Il Casanova di Federico Fellini parve essere dunque una macabra e ridicola commistione del peggio dei due. Se il cittadino della Serenissima si auto-attribuiva una magnifica galanteria (amor proprio che lo spingeva paradossalmente ad abbandonare con gentilezza, a tradire con rispetto, a farsi maledire e rimpiangere insieme) questa scomparve dal lavoro cinematografico focalizzato sulla figura del cavaliere licenzioso invece: senza consapevolezza di sé, senza coraggio, senza finalità se non la dimostrazione di un supposto godimento dell'immediato, arrogante e presuntuoso, indifferente ed annoiato, falsamente esteta. Un inaffettivo Don Giovanni, appunto, che “amava” una per una, ma per cui nessuna era, e mai sarebbe stata, unica.
La conquista della donna non era animata dall'amore ma dalla contabilità: ogni donna allungava orizzontalmente la lista delle sue imprese ma non era mai La Donna. In questo movimento perpetuo, il desiderio restava pertanto l'espressione di una coscienza infelice: e l'ombra era quella di chi ancora non si possedeva (il futuro di cui si dirà sotto). “Amare” davvero una sola sarebbe stato come tradirle tutte. Niente grazia, nessun rimpianto: “ L'amore di un libertino fa molto in fretta a raffreddarsi se non viene opportunamente nutrito e le donne un po' sperimentate lo sanno” (7).

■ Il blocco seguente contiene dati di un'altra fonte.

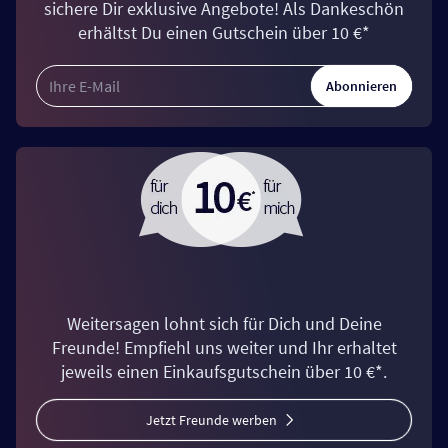
sichere Dir exklusive Angebote! Als Dankeschön
erhältst Du einen Gutschein über 10 €*
Abonnieren
Weitersagen lohnt sich für Dich und Deine
Freunde! Empfiehl uns weiter und Ihr erhaltet
jeweils einen Einkaufsgutschein über 10 €*.
Jetzt Freunde werben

Questa strenua volontà di volgere il proprio sguardo solo al futuro non solo azzerava e mortificava il passato ma non permetteva al Casanova felliniano nemmeno di assaporare il presente. La sua una erezione costante ma senza orgasmo, una eiaculazione senza piacere. Lontanissimo il seduttore di Kirkegaard: rappresentante di una deontologia della sfera estetica senza l'ingombro della riflessione, dello spirito, della coscienza. Al protagonista, una volta annullata l'angoscia del peccato, non rimaneva che il vuoto senza gioia, l'assenza di schiettezza e spontaneità. Dove la gloria della naturalità primordiale, la leggerezza, l'istintività, la forza straripante della sensualità feconda? Da nessuna parte: ogni donna era in fondo uguale alla precedente, e sarebbe stata uguale alla successiva. Casanova non ne “scelse” coscientemente neppure una: tutte furono occasioni.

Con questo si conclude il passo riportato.